▶ _Directions for this task_
All of the data should be reproduced word for word, though its pictures must be omitted.

▶ _Data extract_
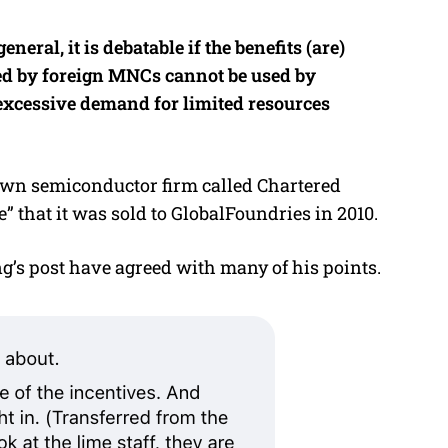
eral, it is debatable if the benefits (are)
ed by foreign MNCs cannot be used by
excessive demand for limited resources
 own semiconductor firm called Chartered
” that it was sold to GlobalFoundries in 2010.
s post have agreed with many of his points.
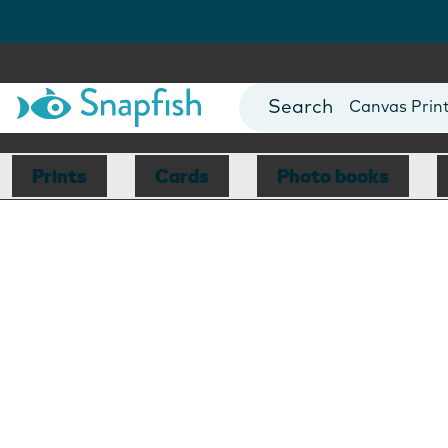
Photo Books
Cards
Canvas Prin
Mugs
Blankets
Prints
Cards
Photo books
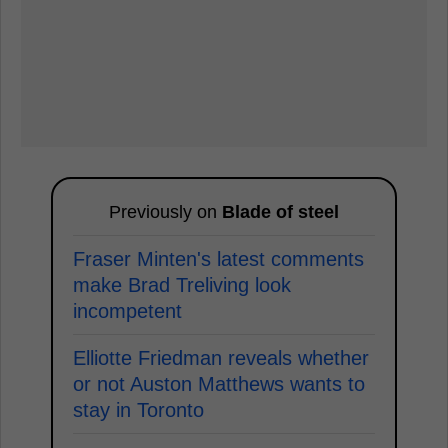
Previously on
Blade of steel
Fraser Minten's latest comments
make Brad Treliving look
incompetent
Elliotte Friedman reveals whether
or not Auston Matthews wants to
stay in Toronto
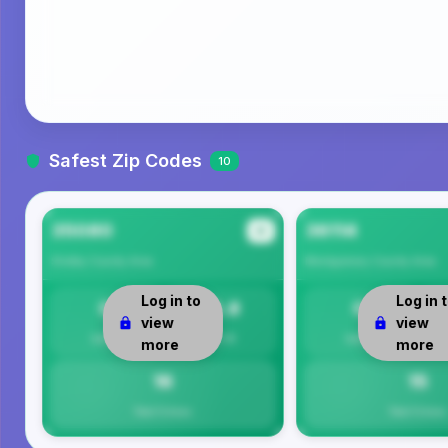
Safest Zip Codes
10
35080
36114
#1
Shelby County
Area
Montgomery County
Area
Log in to
Log in 
0
15.8
0
view
view
Safety
Per 1K
Safety
more
more
16
15
Total Crimes
Total Crimes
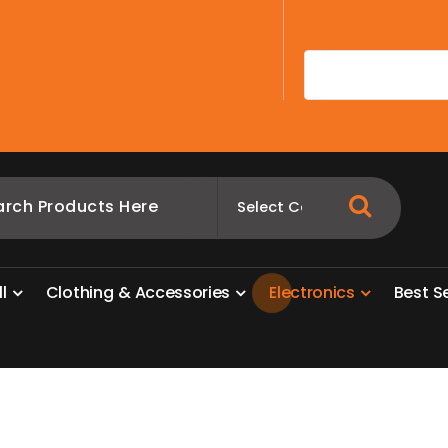
A
l
l
C
l
o
t
h
i
n
g
&
A
c
c
e
s
s
o
r
i
e
s
E
l
e
c
t
r
o
n
i
c
s
B
e
s
t
S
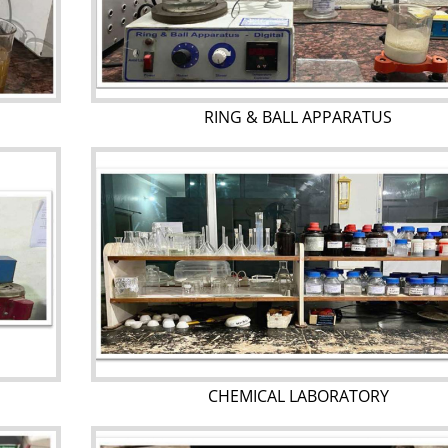
RING & BALL APPARATUS
CHEMICAL LABORATORY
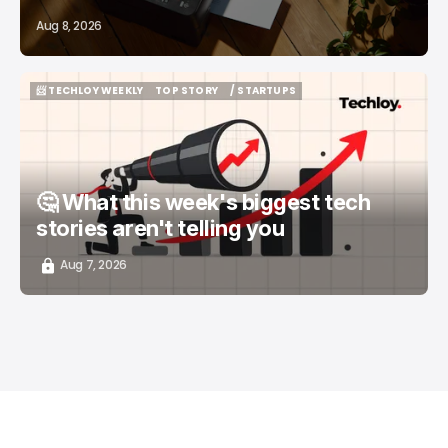
Aug 8, 2026
📨 TECHLOY WEEKLY
TOP STORY
/ STARTUPS
📨 TECHLOY WEEKLY
TOP STORY
/ STARTUPS
🤔 What this week's biggest tech
stories aren't telling you
Aug 7, 2026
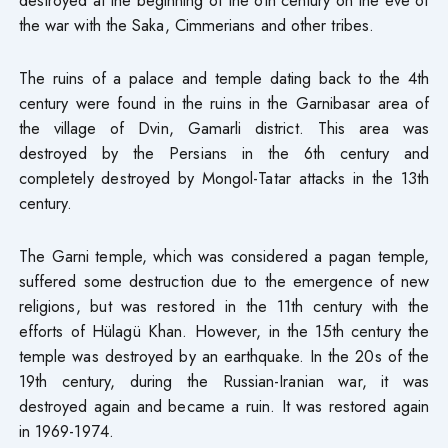
the war with the Saka, Cimmerians and other tribes.
The ruins of a palace and temple dating back to the 4th
century were found in the ruins in the Garnibasar area of
the village of Dvin, Gamarli district. This area was
destroyed by the Persians in the 6th century and
completely destroyed by Mongol-Tatar attacks in the 13th
century.
The Garni temple, which was considered a pagan temple,
suffered some destruction due to the emergence of new
religions, but was restored in the 11th century with the
efforts of Hülagü Khan. However, in the 15th century the
temple was destroyed by an earthquake. In the 20s of the
19th century, during the Russian-Iranian war, it was
destroyed again and became a ruin. It was restored again
in 1969-1974.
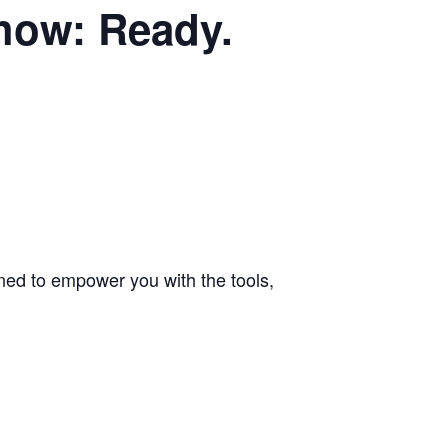
how: Ready.
gned to empower you with the tools,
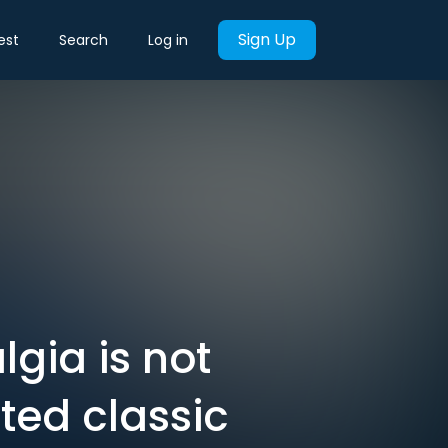
Sign Up
est
Search
Log in
lgia is not
ted classic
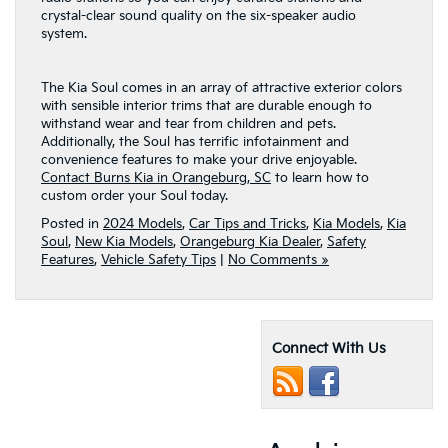
crystal-clear sound quality on the six-speaker audio
system.
The Kia Soul comes in an array of attractive exterior colors
with sensible interior trims that are durable enough to
withstand wear and tear from children and pets.
Additionally, the Soul has terrific infotainment and
convenience features to make your drive enjoyable.
Contact Burns Kia in Orangeburg, SC
to learn how to
custom order your Soul today.
Posted in
2024 Models
,
Car Tips and Tricks
,
Kia Models
,
Kia
Soul
,
New Kia Models
,
Orangeburg Kia Dealer
,
Safety
Features
,
Vehicle Safety Tips
|
No Comments »
Connect With Us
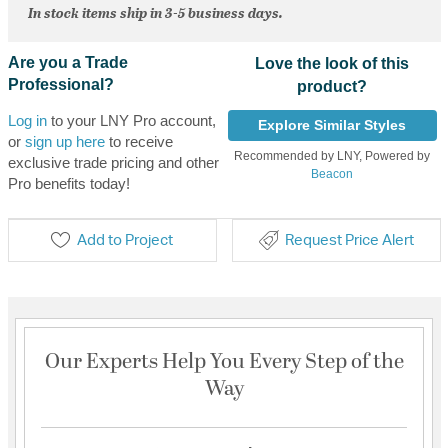
In stock items ship in 3-5 business days.
Are you a Trade
Love the look of this
Professional?
product?
Log in
to your LNY Pro account,
Explore Similar Styles
or
sign up here
to receive
Recommended by LNY, Powered by
exclusive trade pricing and other
Beacon
Pro benefits today!
Add to Project
Request Price Alert
Our Experts Help You Every Step of the
Way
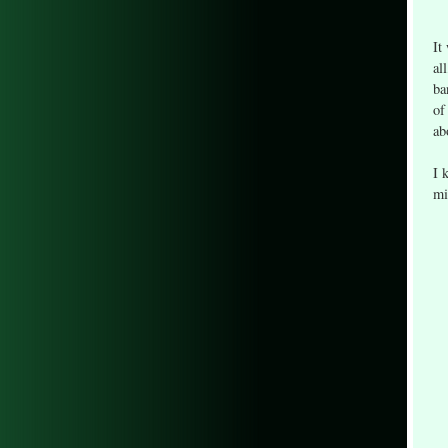
It
al
ba
of
ab
I 
mi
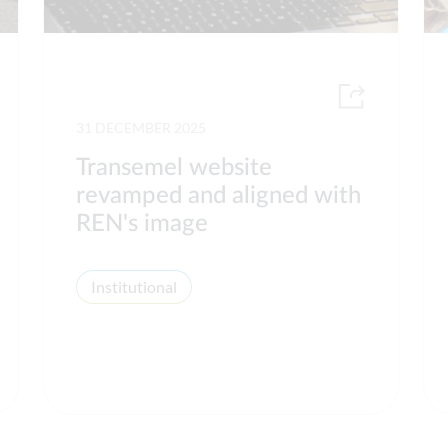
31 DECEMBER 2025
Transemel website
revamped and aligned with
REN's image
Institutional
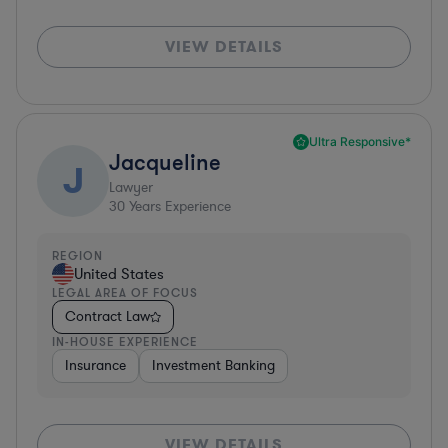
VIEW DETAILS
Ultra Responsive*
Jacqueline
J
Lawyer
30
Years Experience
REGION
United States
LEGAL AREA OF FOCUS
Contract Law
IN-HOUSE EXPERIENCE
Insurance
Investment Banking
VIEW DETAILS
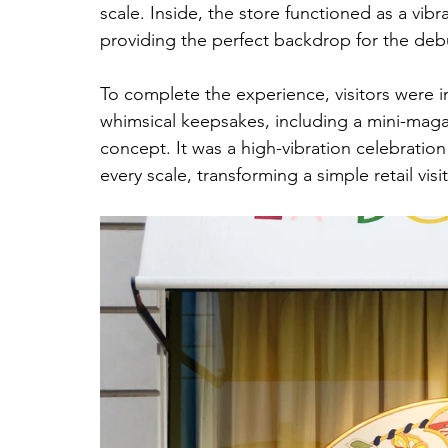
scale. Inside, the store functioned as a vi
providing the perfect backdrop for the debu
To complete the experience, visitors were i
whimsical keepsakes, including a mini-maga
concept. It was a high-vibration celebratio
every scale, transforming a simple retail visit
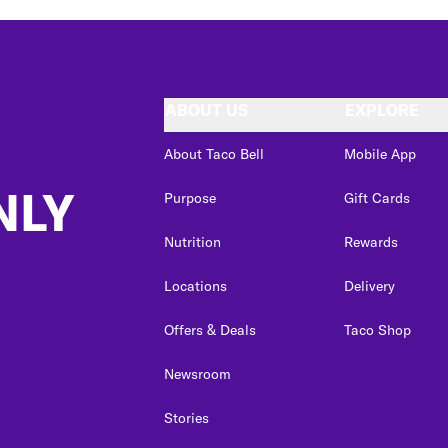
ABOUT US
EXPLORE
About Taco Bell
Mobile App
NLY
Purpose
Gift Cards
Nutrition
Rewards
Locations
Delivery
Offers & Deals
Taco Shop
Newsroom
Stories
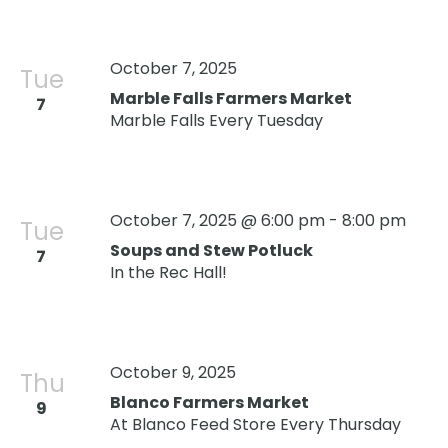
October 7, 2025
Tue
Marble Falls Farmers Market
7
Marble Falls Every Tuesday
October 7, 2025 @ 6:00 pm
-
8:00 pm
Tue
Soups and Stew Potluck
7
Oops! We could not locate your form.
new numbers MCRV map (1)
In the Rec Hall!
October 9, 2025
Thu
Blanco Farmers Market
9
At Blanco Feed Store Every Thursday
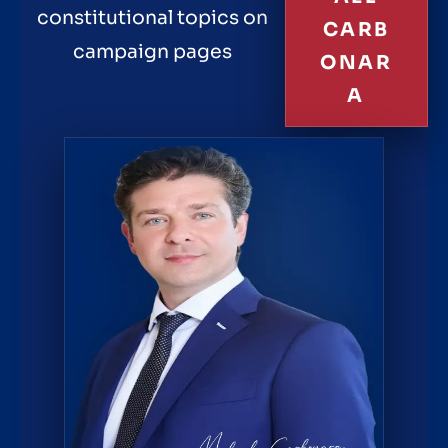
constitutional topics on
CARB
campaign pages
ONAR
A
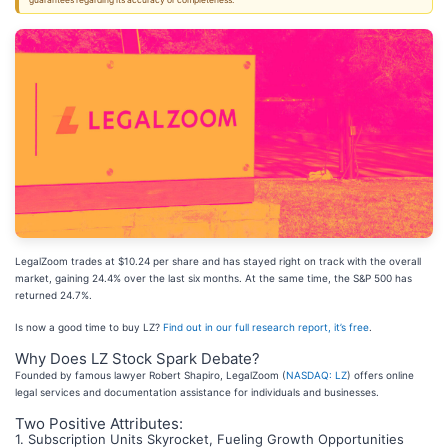
guarantees regarding its accuracy or completeness.
LegalZoom trades at $10.24 per share and has stayed right on track with the overall
market, gaining 24.4% over the last six months. At the same time, the S&P 500 has
returned 24.7%.
Is now a good time to buy LZ?
Find out in our full research report, it’s free
.
Why Does LZ Stock Spark Debate?
Founded by famous lawyer Robert Shapiro, LegalZoom (
NASDAQ: LZ
) offers online
legal services and documentation assistance for individuals and businesses.
Two Positive Attributes:
1. Subscription Units Skyrocket, Fueling Growth Opportunities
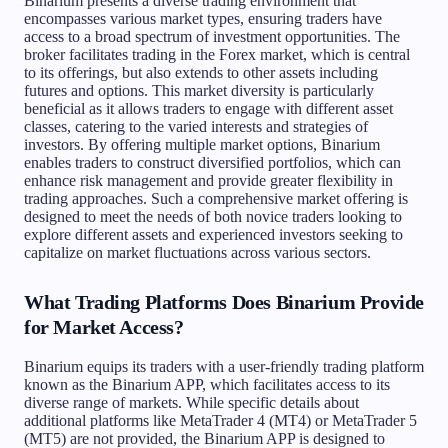
Binarium presents a diverse trading environment that
encompasses various market types, ensuring traders have
access to a broad spectrum of investment opportunities. The
broker facilitates trading in the Forex market, which is central
to its offerings, but also extends to other assets including
futures and options. This market diversity is particularly
beneficial as it allows traders to engage with different asset
classes, catering to the varied interests and strategies of
investors. By offering multiple market options, Binarium
enables traders to construct diversified portfolios, which can
enhance risk management and provide greater flexibility in
trading approaches. Such a comprehensive market offering is
designed to meet the needs of both novice traders looking to
explore different assets and experienced investors seeking to
capitalize on market fluctuations across various sectors.
What Trading Platforms Does Binarium Provide
for Market Access?
Binarium equips its traders with a user-friendly trading platform
known as the Binarium APP, which facilitates access to its
diverse range of markets. While specific details about
additional platforms like MetaTrader 4 (MT4) or MetaTrader 5
(MT5) are not provided, the Binarium APP is designed to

▶ _Response_
eral, it is debatable if the benefits (are)
ed by foreign MNCs cannot be used by
excessive demand for limited resources
 own semiconductor firm called Chartered
” that it was sold to GlobalFoundries in 2010.
s post have agreed with many of his points.
Photo Books
Cards
Canvas Prin
Mugs
Blankets
Prints
Cards
Photo books
Previously on
Blade of steel
Fraser Minten's latest comments
make Brad Treliving look
incompetent
Elliotte Friedman reveals whether
or not Auston Matthews wants to
stay in Toronto
Safest Zip Codes
10
35080
36114
#1
Shelby County
Area
Montgomery County
Area
Log in to
Log in 
0
15.8
0
view
view
Safety
Per 1K
Safety
more
more
16
15
Total Crimes
Total Crimes
A
l
l
C
l
o
t
h
i
n
g
&
A
c
c
e
s
s
o
r
i
e
s
E
l
e
c
t
r
o
n
i
c
s
B
e
s
t
S
RING & BALL APPARATUS
CHEMICAL LABORATORY
Aug 8, 2026
📨 TECHLOY WEEKLY
TOP STORY
/ STARTUPS
📨 TECHLOY WEEKLY
TOP STORY
/ STARTUPS
🤔 What this week's biggest tech
stories aren't telling you
Aug 7, 2026
the war with the Saka, Cimmerians and other tribes.
The ruins of a palace and temple dating back to the 4th
century were found in the ruins in the Garnibasar area of
the village of Dvin, Gamarli district. This area was
destroyed by the Persians in the 6th century and
completely destroyed by Mongol-Tatar attacks in the 13th
century.
The Garni temple, which was considered a pagan temple,
suffered some destruction due to the emergence of new
religions, but was restored in the 11th century with the
efforts of Hülagü Khan. However, in the 15th century the
temple was destroyed by an earthquake. In the 20s of the
19th century, during the Russian-Iranian war, it was
destroyed again and became a ruin. It was restored again
in 1969-1974.
how: Ready.
gned to empower you with the tools,
Sign Up
est
Search
Log in
lgia is not
ted classic
crystal-clear sound quality on the six-speaker audio
system.
The Kia Soul comes in an array of attractive exterior colors
with sensible interior trims that are durable enough to
withstand wear and tear from children and pets.
Additionally, the Soul has terrific infotainment and
convenience features to make your drive enjoyable.
Contact Burns Kia in Orangeburg, SC
to learn how to
custom order your Soul today.
Posted in
2024 Models
,
Car Tips and Tricks
,
Kia Models
,
Kia
Soul
,
New Kia Models
,
Orangeburg Kia Dealer
,
Safety
Features
,
Vehicle Safety Tips
|
No Comments »
Connect With Us
In stock items ship in 3-5 business days.
Are you a Trade
Love the look of this
Professional?
product?
Log in
to your LNY Pro account,
Explore Similar Styles
or
sign up here
to receive
Recommended by LNY, Powered by
exclusive trade pricing and other
Beacon
Pro benefits today!
Add to Project
Request Price Alert
Our Experts Help You Every Step of the
Way
It
al
ba
of
ab
I 
mi
31 DECEMBER 2025
Transemel website
revamped and aligned with
REN's image
Institutional
VIEW DETAILS
Ultra Responsive*
Jacqueline
J
Lawyer
30
Years Experience
REGION
United States
LEGAL AREA OF FOCUS
Contract Law
IN-HOUSE EXPERIENCE
Insurance
Investment Banking
VIEW DETAILS
scale. Inside, the store functioned as a vi
providing the perfect backdrop for the debu
To complete the experience, visitors were i
whimsical keepsakes, including a mini-maga
concept. It was a high-vibration celebratio
every scale, transforming a simple retail visit
ABOUT US
EXPLORE
About Taco Bell
Mobile App
NLY
Purpose
Gift Cards
Nutrition
Rewards
Locations
Delivery
Offers & Deals
Taco Shop
Newsroom
Stories
October 7, 2025
Tue
Marble Falls Farmers Market
7
Marble Falls Every Tuesday
October 7, 2025 @ 6:00 pm
-
8:00 pm
Tue
Soups and Stew Potluck
7
Oops! We could not locate your form.
new numbers MCRV map (1)
In the Rec Hall!
October 9, 2025
Thu
Blanco Farmers Market
9
At Blanco Feed Store Every Thursday
constitutional topics on
CARB
campaign pages
ONAR
A
guarantees regarding its accuracy or completeness.
LegalZoom trades at $10.24 per share and has stayed right on track with the overall
market, gaining 24.4% over the last six months. At the same time, the S&P 500 has
returned 24.7%.
Is now a good time to buy LZ?
Find out in our full research report, it’s free
.
Why Does LZ Stock Spark Debate?
Founded by famous lawyer Robert Shapiro, LegalZoom (
NASDAQ: LZ
) offers online
legal services and documentation assistance for individuals and businesses.
Two Positive Attributes:
1. Subscription Units Skyrocket, Fueling Growth Opportunities
Binarium presents a diverse trading environment that
encompasses various market types, ensuring traders have
access to a broad spectrum of investment opportunities. The
broker facilitates trading in the Forex market, which is central
to its offerings, but also extends to other assets including
futures and options. This market diversity is particularly
beneficial as it allows traders to engage with different asset
classes, catering to the varied interests and strategies of
investors. By offering multiple market options, Binarium
enables traders to construct diversified portfolios, which can
enhance risk management and provide greater flexibility in
trading approaches. Such a comprehensive market offering is
designed to meet the needs of both novice traders looking to
explore different assets and experienced investors seeking to
capitalize on market fluctuations across various sectors.
What Trading Platforms Does Binarium Provide
for Market Access?
Binarium equips its traders with a user-friendly trading platform
known as the Binarium APP, which facilitates access to its
diverse range of markets. While specific details about
additional platforms like MetaTrader 4 (MT4) or MetaTrader 5
(MT5) are not provided, the Binarium APP is designed to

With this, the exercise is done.